[Collection entries]
---
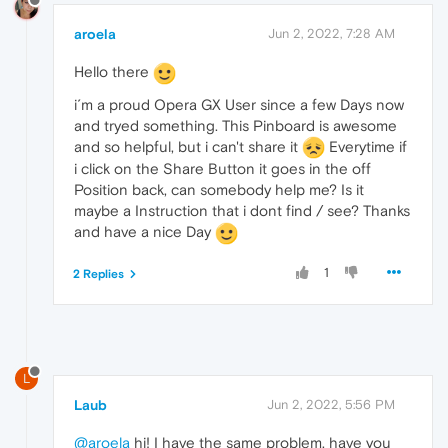
aroela
Jun 2, 2022, 7:28 AM
Hello there
i´m a proud Opera GX User since a few Days now
and tryed something. This Pinboard is awesome
and so helpful, but i can't share it
Everytime if
i click on the Share Button it goes in the off
Position back, can somebody help me? Is it
maybe a Instruction that i dont find / see? Thanks
and have a nice Day
1
2 Replies
L
Laub
Jun 2, 2022, 5:56 PM
@aroela
hi! I have the same problem, have you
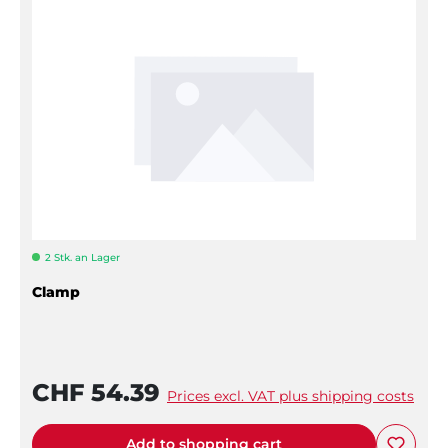
2 Stk. an Lager
Clamp
CHF 54.39
Prices excl. VAT plus shipping costs
Add to shopping cart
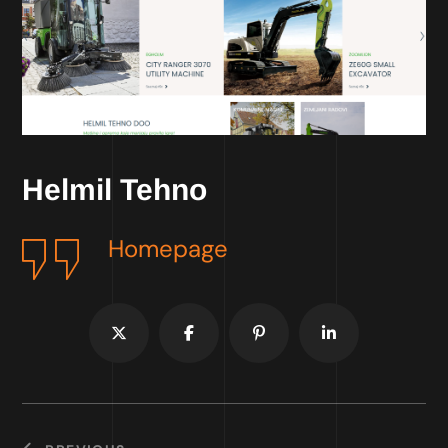
Helmil Tehno
Homepage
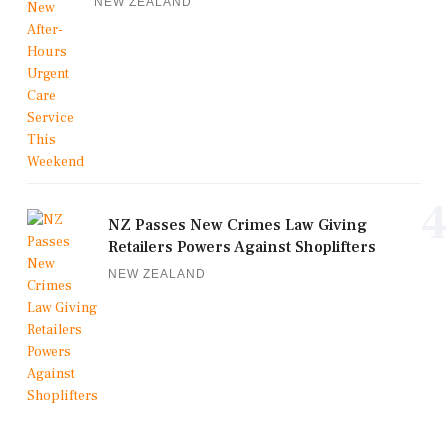
NEW ZEALAND
4
NZ Passes New Crimes Law Giving
Retailers Powers Against Shoplifters
NEW ZEALAND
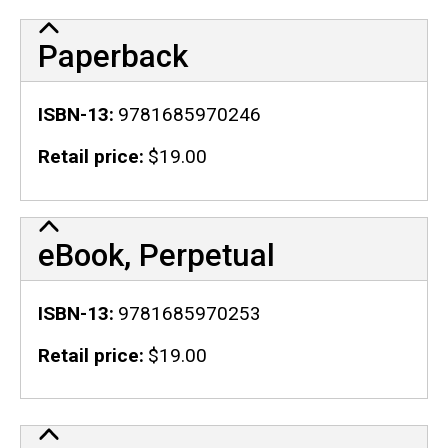
Paperback
ISBN-13
9781685970246
Retail price
$19.00
eBook, Perpetual
ISBN-13
9781685970253
Retail price
$19.00
Publication Details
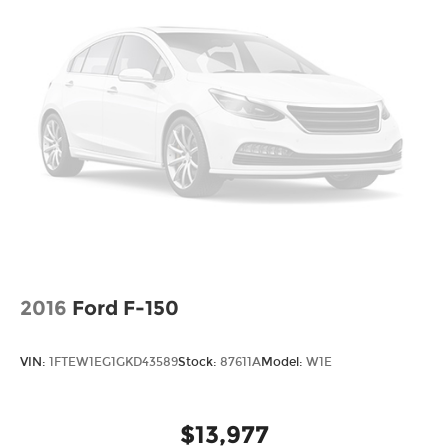
Tire, spare LT275/70R18 blackwall Goodyear
Wrangler Territory MT
Tires, LT275/70R18 blackwall Goodyear
Wrangler Territory MT
Wheelhouse liners, rear
Wheels, 18" x 8.5" (45.7 cm x 21.6 cm) Gloss
Black painted full-size, spare Aluminum
Window, power, rear sliding with rear defogger
Wipers, front rain-sensing
2016
Ford F-150
VIN:
1FTEW1EG1GKD43589
Stock:
87611A
Model:
W1E
$13,977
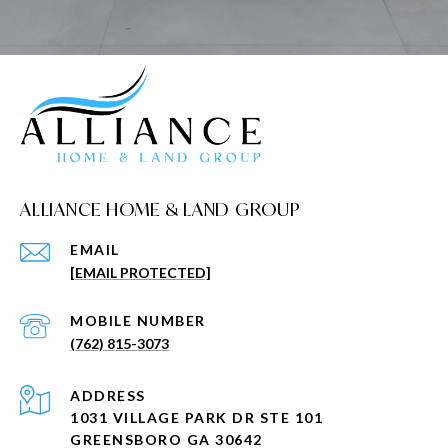
ALLIANCE HOME & LAND GROUP
EMAIL
[EMAIL PROTECTED]
(762) 815-3073
ADDRESS
1031 VILLAGE PARK DR STE 101
GREENSBORO GA 30642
---
* WORK REQUIRED *
Above are records to transcribe exactly; leave their pictures out.

* TASK RESULT *
aroela
Jun 2, 2022, 7:28 AM
Hello there
i´m a proud Opera GX User since a few Days now
and tryed something. This Pinboard is awesome
and so helpful, but i can't share it
Everytime if
i click on the Share Button it goes in the off
Position back, can somebody help me? Is it
maybe a Instruction that i dont find / see? Thanks
and have a nice Day
1
2 Replies
L
Laub
Jun 2, 2022, 5:56 PM
@aroela
hi! I have the same problem, have you
2 Stk. an Lager
Clamp
CHF 54.39
Prices excl. VAT plus shipping costs
Add to shopping cart
Helmil Tehno
Homepage
NEW ZEALAND
4
NZ Passes New Crimes Law Giving
Retailers Powers Against Shoplifters
NEW ZEALAND
Paperback
ISBN-13
9781685970246
Retail price
$19.00
eBook, Perpetual
ISBN-13
9781685970253
Retail price
$19.00
Publication Details
Tire, spare LT275/70R18 blackwall Goodyear
Wrangler Territory MT
Tires, LT275/70R18 blackwall Goodyear
Wrangler Territory MT
Wheelhouse liners, rear
Wheels, 18" x 8.5" (45.7 cm x 21.6 cm) Gloss
Black painted full-size, spare Aluminum
Window, power, rear sliding with rear defogger
Wipers, front rain-sensing
2016
Ford F-150
VIN:
1FTEW1EG1GKD43589
Stock:
87611A
Model:
W1E
$13,977
ALLIANCE HOME & LAND GROUP
EMAIL
[EMAIL PROTECTED]
(762) 815-3073
ADDRESS
1031 VILLAGE PARK DR STE 101
GREENSBORO GA 30642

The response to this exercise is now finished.